The company acquired the Federal Brickworks in Thebarton (now Torrensville) and installed brickmaking machinery. The first two Hoffman kilns were built at new highly-mechanised yards at Welland (now Allenby Gardens) and Torrensville (1913), and smaller plants were bought or built at Gawler, Blackwood, Magill, and Port Lincoln on the Eyre Peninsula.

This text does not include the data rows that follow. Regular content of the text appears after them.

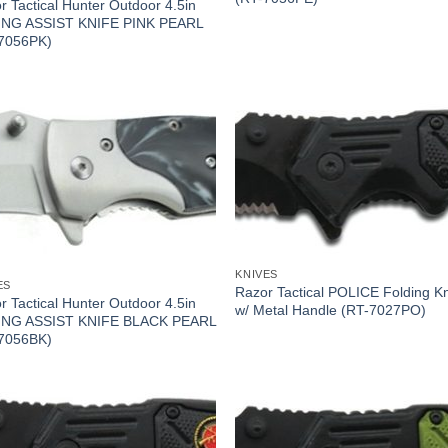
r Tactical Hunter Outdoor 4.5in
NG ASSIST KNIFE PINK PEARL
7056PK)
KNIVES
ES
Razor Tactical POLICE Folding Kn
r Tactical Hunter Outdoor 4.5in
w/ Metal Handle (RT-7027PO)
ING ASSIST KNIFE BLACK PEARL
7056BK)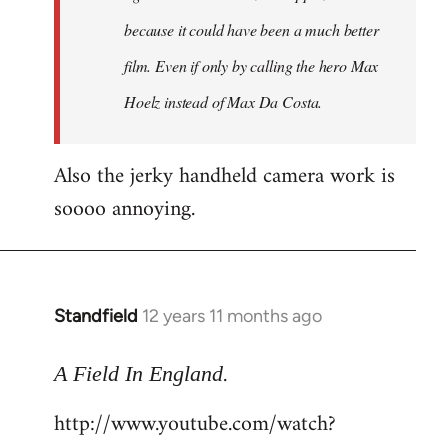
because it could have been a much better
film. Even if only by calling the hero Max
Hoelz instead of Max Da Costa.
Also the jerky handheld camera work is
soooo annoying.
Standfield
12 years 11 months ago
In
reply
.
to
A Field In England
Welcome
http://www.youtube.com/watch?
by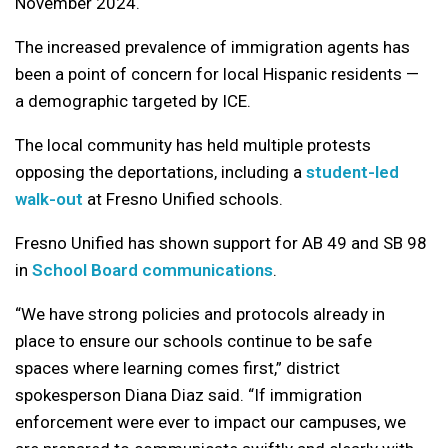
November 2024.
The increased prevalence of immigration agents has
been a point of concern for local Hispanic residents —
a demographic targeted by ICE.
The local community has held multiple protests
opposing the deportations, including a
student-led
walk-out
at Fresno Unified schools.
Fresno Unified has shown support for AB 49 and SB 98
in
School Board communications
.
“We have strong policies and protocols already in
place to ensure our schools continue to be safe
spaces where learning comes first,” district
spokesperson Diana Diaz said. “If immigration
enforcement were ever to impact our campuses, we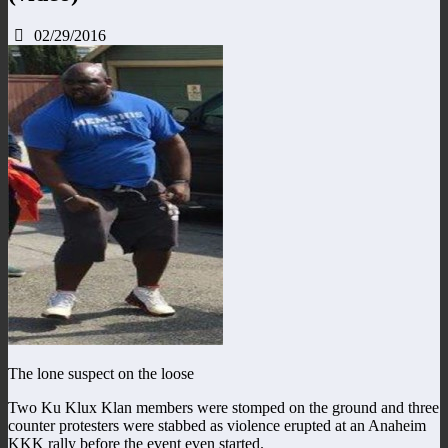
02/29/2016
The lone suspect on the loose
Two Ku Klux Klan members were stomped on the ground and three
counter protesters were stabbed as violence erupted at an Anaheim
KKK rally before the event even started.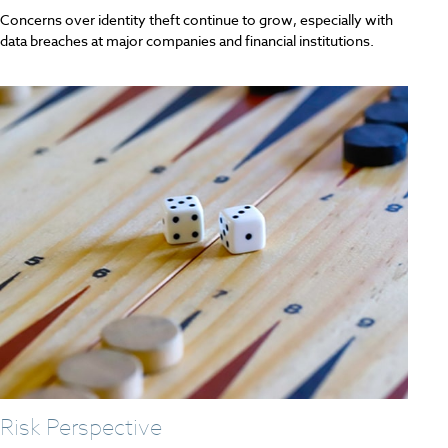
Concerns over identity theft continue to grow, especially with
data breaches at major companies and financial institutions.
Risk Perspective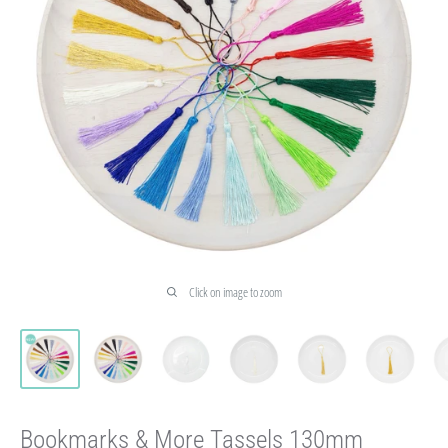
Click on image to zoom
Bookmarks & More Tassels 130mm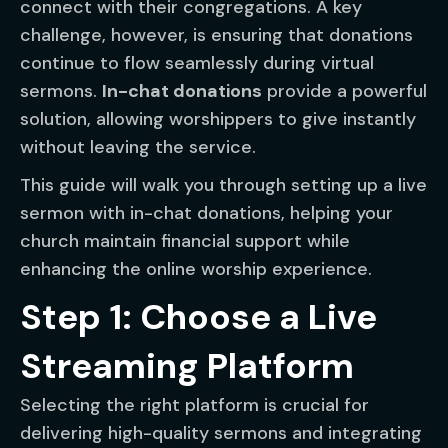
connect with their congregations. A key
challenge, however, is ensuring that donations
continue to flow seamlessly during virtual
sermons.
In-chat donations
provide a powerful
solution, allowing worshippers to give instantly
without leaving the service.
This guide will walk you through setting up a live
sermon with in-chat donations, helping your
church maintain financial support while
enhancing the online worship experience.
Step 1: Choose a Live
Streaming Platform
Selecting the right platform is crucial for
delivering high-quality sermons and integrating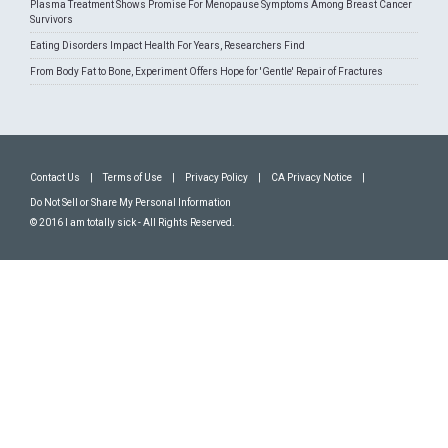
Plasma Treatment Shows Promise For Menopause Symptoms Among Breast Cancer
Survivors
Eating Disorders Impact Health For Years, Researchers Find
From Body Fat to Bone, Experiment Offers Hope for 'Gentle' Repair of Fractures
Contact Us
|
Terms of Use
|
Privacy Policy
|
CA Privacy Notice
|
Do Not Sell or Share My Personal Information
© 2016 I am totally sick - All Rights Reserved.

By the time of Job's death in October 1940, the company's main plants were located in Torrensville, Welland and Port Lincoln. It was the largest brickmaking business in South Australia, employing 170 men. By the end of World War II in 1945, the company's main plants were at Allenby Gardens and Torrensville, but they also operated kilns at Gawler, owned clay pits at Cherry Gardens, Reynella, and Golden Grove.

===Nubrick Hallett ===
Hallett Bricks Industries became an incorporated company in 1962, after merging with Victorian company Brick and Pipe Industries Limited, whose main brand was Nubrik, and built a huge new brickworks at Golden Grove. The Torrensville site closed in 1977. The Torrensville brickyard was closed in 1977 and the brand name changed to Nubrik Hallett (also referred to as Hallett Nubrik) around 1985. In 1989 the Nubrik Hallett Group sold its properties at Allenby Gardens and Lonsdale to building developers.

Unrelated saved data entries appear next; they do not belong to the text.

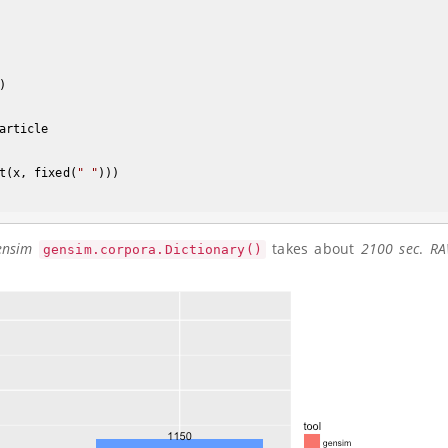
) 

article

t(x, fixed(
" "
)))

ensim
takes about
2100 sec
.
RA
gensim.corpora.Dictionary()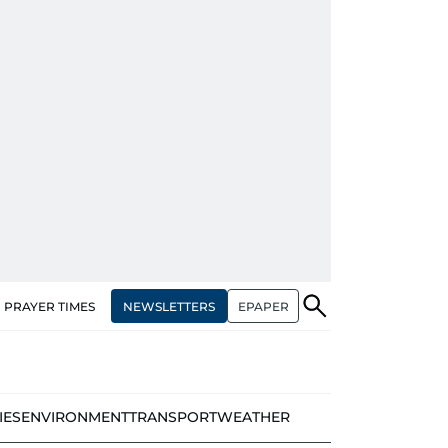
NEWSLETTERS
EPAPER
PRAYER TIMES
IES
ENVIRONMENT
TRANSPORT
WEATHER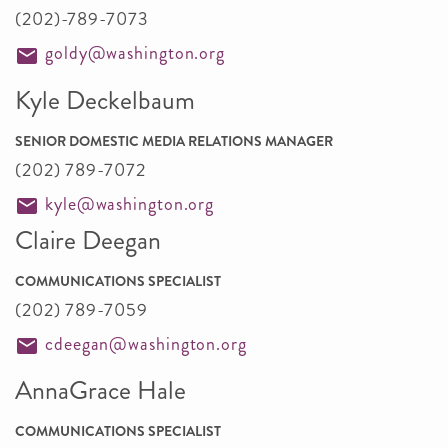
(202)-789-7073
goldy@washington.org
Kyle Deckelbaum
SENIOR DOMESTIC MEDIA RELATIONS MANAGER
(202) 789-7072
kyle@washington.org
Claire Deegan
COMMUNICATIONS SPECIALIST
(202) 789-7059
cdeegan@washington.org
AnnaGrace Hale
COMMUNICATIONS SPECIALIST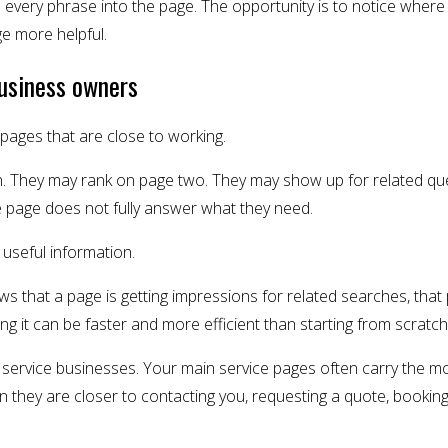
e every phrase into the page. The opportunity is to notice where
e more helpful.
business owners
ages that are close to working.
h. They may rank on page two. They may show up for related que
e page does not fully answer what they need.
so useful information.
s that a page is getting impressions for related searches, tha
ng it can be faster and more efficient than starting from scratch
or service businesses. Your main service pages often carry the 
n they are closer to contacting you, requesting a quote, booking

Nubrik Hallett was later absorbed into Austral Bricks. The company's Welland/Allenby Gardens brickworks was demolished in 1993.

==Torrensville brickworks site==

The Hoffman kiln at Torrensville survived as part of the Brickworks Market. The brickworks site was converted into a lively market in the late 20th century, with a leisure complex including rides for children, and a multitude of stalls selling goods from fruit and vegetables, to crafted items, jewellery and clothing. This was demolished in 2013 to create the Brickworks Marketplace shopping centre, but the Hoffman kiln still remains.

==Job Hallett==
Job Hallett was an active Freemason and was at one stage a councillor for the Town of Hindmarsh. He married Ann Jeanes in 1879 and they had two daughters, Annie and Sarah, who died in infancy, and a son Thomas Job who became his partner in the business. Upon Ann's death in 1904 he married Caroline Jane Grinter and they left four sons: Jack, Geoffrey, Charles ("Charlie") and George; and one daughter, Nancy (Mrs N. L. Sellars). At the time of his death Job had ten grandchildren.

==Thomas Hallett==
Thomas Hallett was councillor for the ward of Brompton in the Town of Hindmarsh council from 1907 to 1910 or perhaps later.

He was chairman of directors of Littlehampton Brick Co. Ltd. from at least 1945, H. G. Willcox, a son of Charles Willcox, was a director of this company.